- Goal of the exercise
In the material below, find every line containing the string "конституційного" and return it.

*** Excerpted records ***

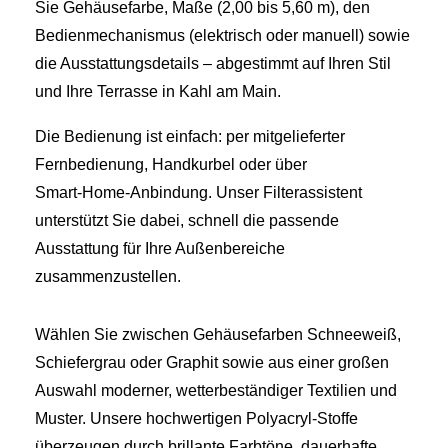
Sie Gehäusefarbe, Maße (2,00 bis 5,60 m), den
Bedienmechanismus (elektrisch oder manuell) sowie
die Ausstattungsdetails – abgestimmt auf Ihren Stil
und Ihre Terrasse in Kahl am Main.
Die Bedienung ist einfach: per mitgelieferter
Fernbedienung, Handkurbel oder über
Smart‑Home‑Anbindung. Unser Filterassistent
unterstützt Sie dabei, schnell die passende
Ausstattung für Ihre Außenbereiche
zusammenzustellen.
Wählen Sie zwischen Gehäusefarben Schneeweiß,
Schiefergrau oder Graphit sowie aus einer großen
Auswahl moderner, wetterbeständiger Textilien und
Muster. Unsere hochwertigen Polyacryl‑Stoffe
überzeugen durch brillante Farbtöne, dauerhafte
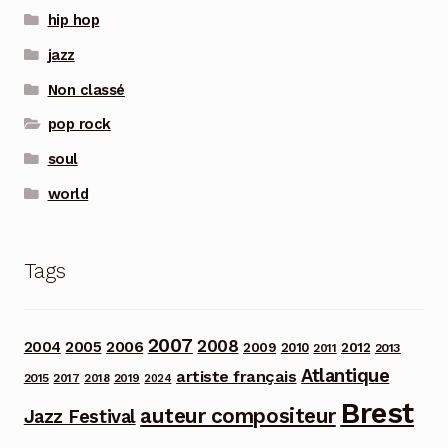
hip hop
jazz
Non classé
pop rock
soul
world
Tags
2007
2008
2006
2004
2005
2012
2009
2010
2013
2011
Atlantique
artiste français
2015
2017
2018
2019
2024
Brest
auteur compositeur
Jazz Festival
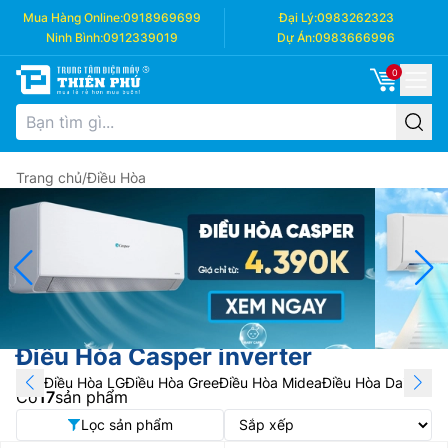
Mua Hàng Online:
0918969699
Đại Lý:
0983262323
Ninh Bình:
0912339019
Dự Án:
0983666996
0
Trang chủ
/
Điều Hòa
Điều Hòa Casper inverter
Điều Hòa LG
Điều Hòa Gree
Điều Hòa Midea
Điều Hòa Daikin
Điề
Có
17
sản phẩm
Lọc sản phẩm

***
*** Excerpted records ***

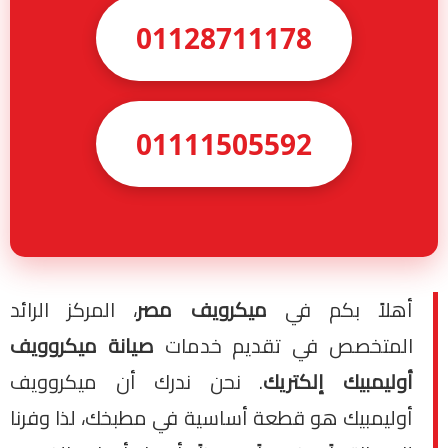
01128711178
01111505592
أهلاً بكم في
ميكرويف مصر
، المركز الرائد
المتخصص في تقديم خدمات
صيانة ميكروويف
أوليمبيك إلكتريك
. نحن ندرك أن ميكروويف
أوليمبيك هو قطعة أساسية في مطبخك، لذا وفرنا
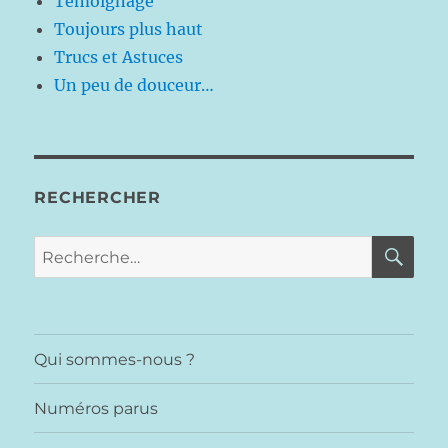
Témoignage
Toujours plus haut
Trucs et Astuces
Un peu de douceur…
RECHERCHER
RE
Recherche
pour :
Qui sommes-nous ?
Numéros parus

***
*** Excerpted records ***

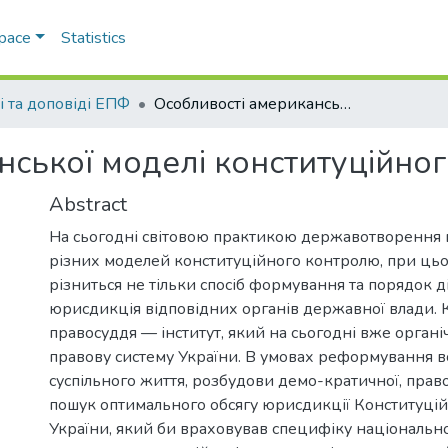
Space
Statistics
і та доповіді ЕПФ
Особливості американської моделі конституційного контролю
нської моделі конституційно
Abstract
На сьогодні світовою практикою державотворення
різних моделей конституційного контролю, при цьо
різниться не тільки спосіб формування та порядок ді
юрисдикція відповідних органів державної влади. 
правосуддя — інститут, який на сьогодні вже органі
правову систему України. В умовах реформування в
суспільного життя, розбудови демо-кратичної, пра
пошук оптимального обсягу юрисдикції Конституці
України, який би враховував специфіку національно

***

- Written solution
Особливості американської моделі конституційного контролю
різних моделей конституційного контролю, при цьо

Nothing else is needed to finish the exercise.